Arroyo unveils Philippine farm plan

Holds "food summit" with officials to work out plan for reviving rice sector.

    Protesters mass outside the warehouse of the  government food authority [AFP]
    The Southeast Asian nation, which consumes about 33,000 tonnes of rice a day and is one of the world's biggest importers, is grappling with tight supplies.
     
    Many rice farmers work small plots, have no money to invest and often have large families that leave them little rice to sell on the market.
     
    "We must work harder to grow what we need," Arroyo said, announcing hundreds of millions of dollars in projects for everything from high-yield seeds to irrigation to new roads and ports to transport farm produce.
     
    She said some of the projects would be funded by foreign governments in the form of development aid to the Philippines, which has been one of the countries hardest hit by the sharp rice increases.
     
    She did not provide a total cost.
     
    Bailout
     
    World rice prices have surged to record peaks on production shortfalls, high demand and dwindling stocks, prompting importers to scramble to secure supplies.
     
    Vowing to make rice "abundant, accessible and affordable", Arroyo told a national food summit that state banks would make an additional $479m available in agricultural credit while the government would provide slightly more than a half of that for irrigation and infrastructure projects.
     
    Additional amounts would be provided for rice research and for seeds.
     
    The government said earlier on Friday that rice prices surged 10.9 per cent in March from a year earlier, taking the month's annual inflation to a 21-month high of 6.4 per cent.
     
    At retail, prices of some rice varieties have increased 30 per cent from a year ago, and the state's National Food Authority called in the army this week to help it distribute subsidised rice.
     
    "It's difficult to find cheap rice now," Eutemia Garcia, a 60-year-old, said as she waited in line on Thursday in a poor neighbourhood of the capital for bags of NFA rice. The maximum any individual could buy was 3kg.
     
    Crackdown
     
    Soldiers armed with M-16 rifles were keeping the lengthy line moving, but there was no sign of tension.
     
    Another woman, 77-year-old Flora Flores, said: "I'm happy because cheaper rice is available.
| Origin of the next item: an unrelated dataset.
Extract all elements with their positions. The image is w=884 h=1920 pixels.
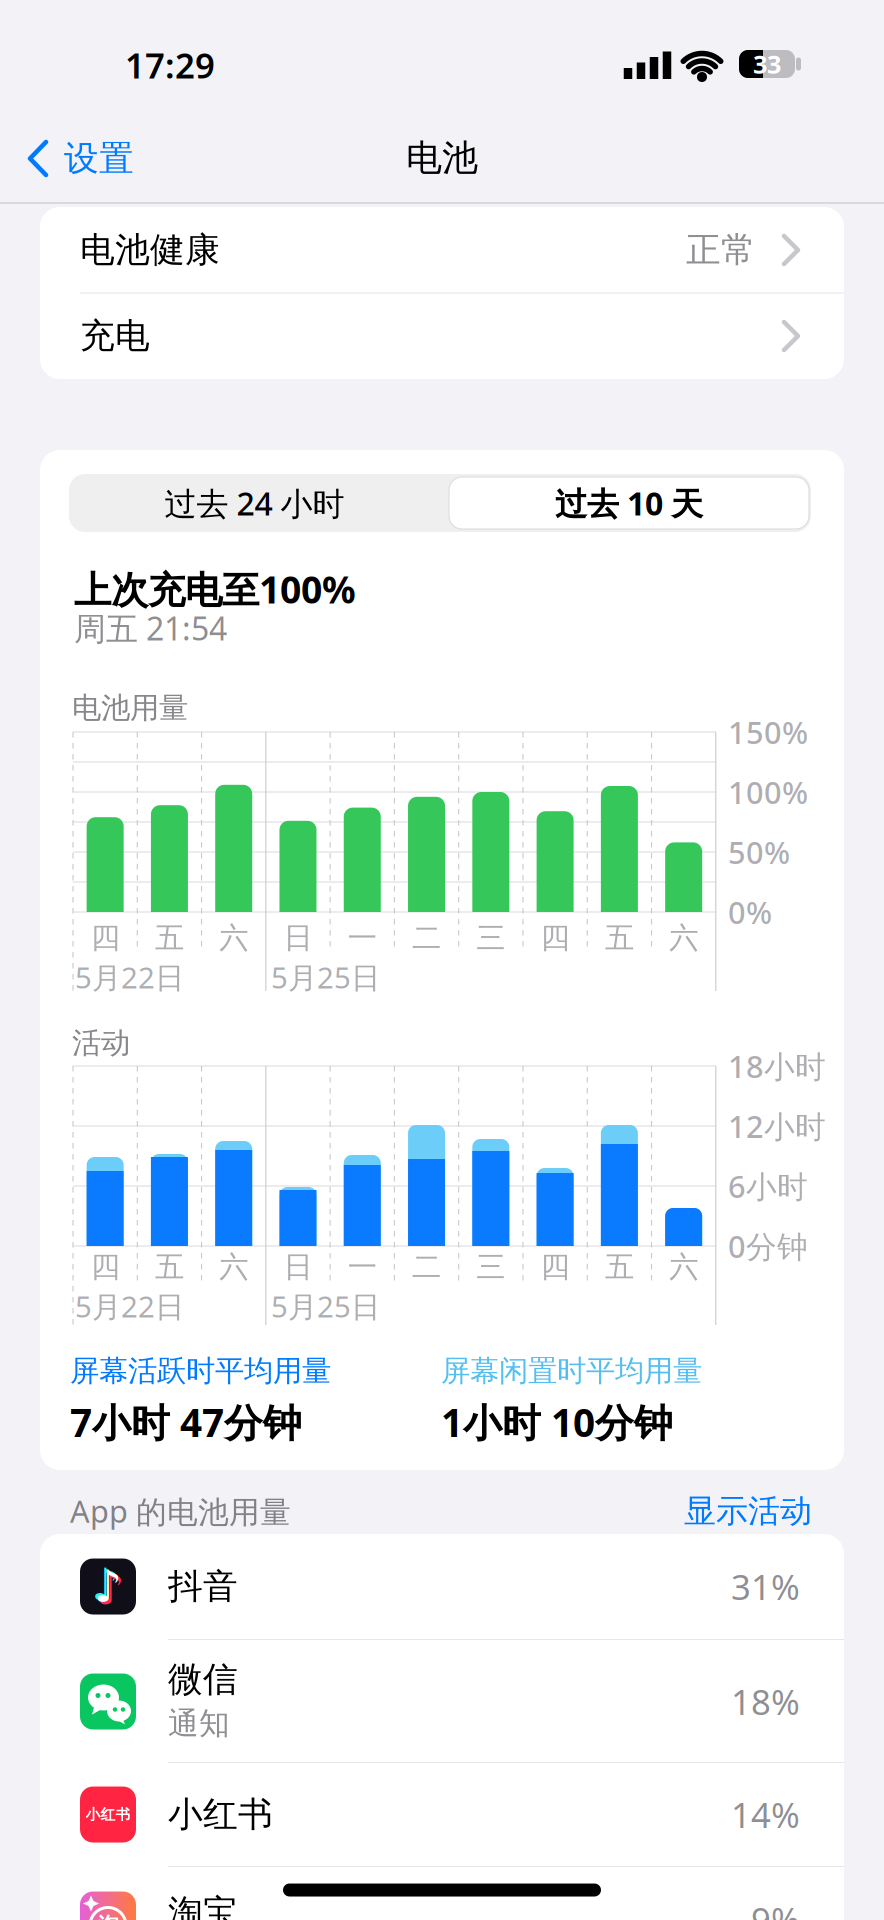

If not for the NFA, we would have a hard time."
     
    Arroyo said the government would keep cracking down on unscrupulous private traders amid allegations of hoarding as well as the illegal sale of government-subsidised rice at nearly double the recommended price.
     
    She said it was essential to eradicate corruption in the agriculture sector, and that "friend and foe alike are (being) brought to account for their actions".